WORK INSTRUCTIONS
Report, as a single number, how many lines of the records contain the word "height".

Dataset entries
━━━━━━

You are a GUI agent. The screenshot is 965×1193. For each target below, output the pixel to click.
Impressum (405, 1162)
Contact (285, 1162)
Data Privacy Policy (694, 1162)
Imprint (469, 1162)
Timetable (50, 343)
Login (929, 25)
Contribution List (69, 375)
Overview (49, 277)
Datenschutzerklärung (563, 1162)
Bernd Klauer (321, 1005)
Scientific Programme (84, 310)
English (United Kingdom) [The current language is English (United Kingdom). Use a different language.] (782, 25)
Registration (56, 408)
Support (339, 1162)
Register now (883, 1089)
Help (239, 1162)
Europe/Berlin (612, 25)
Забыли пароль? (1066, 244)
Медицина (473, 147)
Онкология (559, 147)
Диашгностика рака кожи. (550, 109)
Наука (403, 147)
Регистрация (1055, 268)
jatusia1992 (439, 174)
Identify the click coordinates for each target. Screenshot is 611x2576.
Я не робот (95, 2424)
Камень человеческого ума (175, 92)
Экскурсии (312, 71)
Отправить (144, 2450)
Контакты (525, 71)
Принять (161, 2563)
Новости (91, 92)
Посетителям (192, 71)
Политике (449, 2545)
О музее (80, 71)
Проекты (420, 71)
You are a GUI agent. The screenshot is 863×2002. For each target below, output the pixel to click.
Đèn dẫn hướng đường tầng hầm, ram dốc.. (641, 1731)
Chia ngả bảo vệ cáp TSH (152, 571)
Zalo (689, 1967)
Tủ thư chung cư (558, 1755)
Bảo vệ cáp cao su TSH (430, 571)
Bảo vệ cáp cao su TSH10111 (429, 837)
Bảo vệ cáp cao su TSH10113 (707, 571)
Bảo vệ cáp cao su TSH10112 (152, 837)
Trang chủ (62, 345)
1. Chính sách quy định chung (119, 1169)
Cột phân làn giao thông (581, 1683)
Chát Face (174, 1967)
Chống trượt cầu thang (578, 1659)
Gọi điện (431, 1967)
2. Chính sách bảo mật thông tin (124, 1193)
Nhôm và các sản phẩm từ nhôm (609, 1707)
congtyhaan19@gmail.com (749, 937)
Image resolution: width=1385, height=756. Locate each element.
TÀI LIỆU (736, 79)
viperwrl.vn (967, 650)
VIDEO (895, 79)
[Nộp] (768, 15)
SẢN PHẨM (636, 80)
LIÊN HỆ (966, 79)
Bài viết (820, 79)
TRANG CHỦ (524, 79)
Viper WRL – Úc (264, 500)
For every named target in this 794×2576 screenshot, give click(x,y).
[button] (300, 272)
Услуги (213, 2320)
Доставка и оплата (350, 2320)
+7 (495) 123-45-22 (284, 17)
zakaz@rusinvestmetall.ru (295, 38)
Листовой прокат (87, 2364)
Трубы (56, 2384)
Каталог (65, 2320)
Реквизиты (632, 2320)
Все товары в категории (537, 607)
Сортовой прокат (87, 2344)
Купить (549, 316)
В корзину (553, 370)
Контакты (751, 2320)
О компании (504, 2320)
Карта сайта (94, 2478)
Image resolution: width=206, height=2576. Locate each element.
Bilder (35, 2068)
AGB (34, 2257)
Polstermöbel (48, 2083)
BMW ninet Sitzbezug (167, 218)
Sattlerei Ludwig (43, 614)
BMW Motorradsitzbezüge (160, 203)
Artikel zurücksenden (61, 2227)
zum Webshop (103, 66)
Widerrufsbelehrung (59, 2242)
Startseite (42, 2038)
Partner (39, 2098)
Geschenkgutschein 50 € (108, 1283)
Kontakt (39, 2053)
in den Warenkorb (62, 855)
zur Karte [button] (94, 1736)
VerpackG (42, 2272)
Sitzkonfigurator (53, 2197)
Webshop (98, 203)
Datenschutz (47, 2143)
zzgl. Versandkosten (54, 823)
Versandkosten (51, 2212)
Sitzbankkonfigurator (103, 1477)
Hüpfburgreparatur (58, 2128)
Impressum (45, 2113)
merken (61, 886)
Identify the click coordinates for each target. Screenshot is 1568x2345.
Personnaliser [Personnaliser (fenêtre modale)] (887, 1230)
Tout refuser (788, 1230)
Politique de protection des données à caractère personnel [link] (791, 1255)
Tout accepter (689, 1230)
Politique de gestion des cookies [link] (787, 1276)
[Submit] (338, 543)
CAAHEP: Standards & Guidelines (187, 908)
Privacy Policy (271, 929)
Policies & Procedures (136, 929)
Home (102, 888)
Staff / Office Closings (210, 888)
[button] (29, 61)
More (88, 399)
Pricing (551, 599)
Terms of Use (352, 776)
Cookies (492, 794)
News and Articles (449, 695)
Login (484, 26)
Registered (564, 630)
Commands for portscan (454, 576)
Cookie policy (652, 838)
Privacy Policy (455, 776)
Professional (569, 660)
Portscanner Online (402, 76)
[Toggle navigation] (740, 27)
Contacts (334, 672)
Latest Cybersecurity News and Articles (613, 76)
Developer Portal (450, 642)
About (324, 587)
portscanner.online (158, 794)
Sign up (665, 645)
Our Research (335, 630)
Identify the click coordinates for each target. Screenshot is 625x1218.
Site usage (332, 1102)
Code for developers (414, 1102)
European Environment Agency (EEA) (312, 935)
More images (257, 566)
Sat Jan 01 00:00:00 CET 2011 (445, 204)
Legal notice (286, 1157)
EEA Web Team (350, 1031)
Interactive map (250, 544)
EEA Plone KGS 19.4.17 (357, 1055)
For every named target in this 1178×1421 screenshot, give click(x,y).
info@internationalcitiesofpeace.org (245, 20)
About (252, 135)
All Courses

━━━━━━

WORKED SOLUTION
2